Translations is a 2023 black-and-white romance drama feature film directed by Keith Wilhelm Kopp. The story follows Stef, an agoraphobic translator, as she reconnects with her late brother's best friend, Evan, uncovering shared trauma and exploring themes of grief, love, and healing.

The film is set in Wales and incorporates elements of Welsh language and culture.

== Plot ==
Stef has not left her house in a long time, struggling with the loss of her brother, Liam, and an overwhelming fear of the outside world. When Evan, Liam's best friend, arrives to give her Liam's journal, the two form an unexpected connection. As they confront their shared grief, they begin to question whether their bond is built on healing or simply their past.
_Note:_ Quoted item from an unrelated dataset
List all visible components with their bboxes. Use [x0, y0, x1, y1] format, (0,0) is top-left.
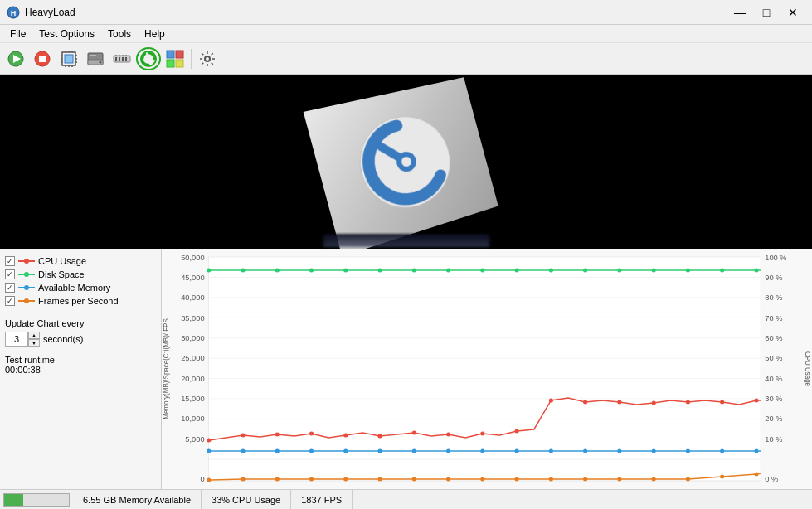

Torn between Evan's vision of the world beyond her walls and the story of lost love she is translating from a previous generation, Stef must decide what kind of future she wants—and whether Evan has a place in it.

== Production ==
The film was made during the first lifting of coronavirus lockdown in the UK in 2020, the cast and crew lived together and shot the film over nine days. Translations was made in Wales and England.

== Release ==
Translations premiered to generally positive reviews for its exploration of mental health and the complexities of relationships. The film won three awards at the Riverside International Film Festival, including Best Screenplay, Best Actress, and Audience Choice Award for Best Feature Film. Released in UK cinemas in 2023, the film is now available on streaming platforms.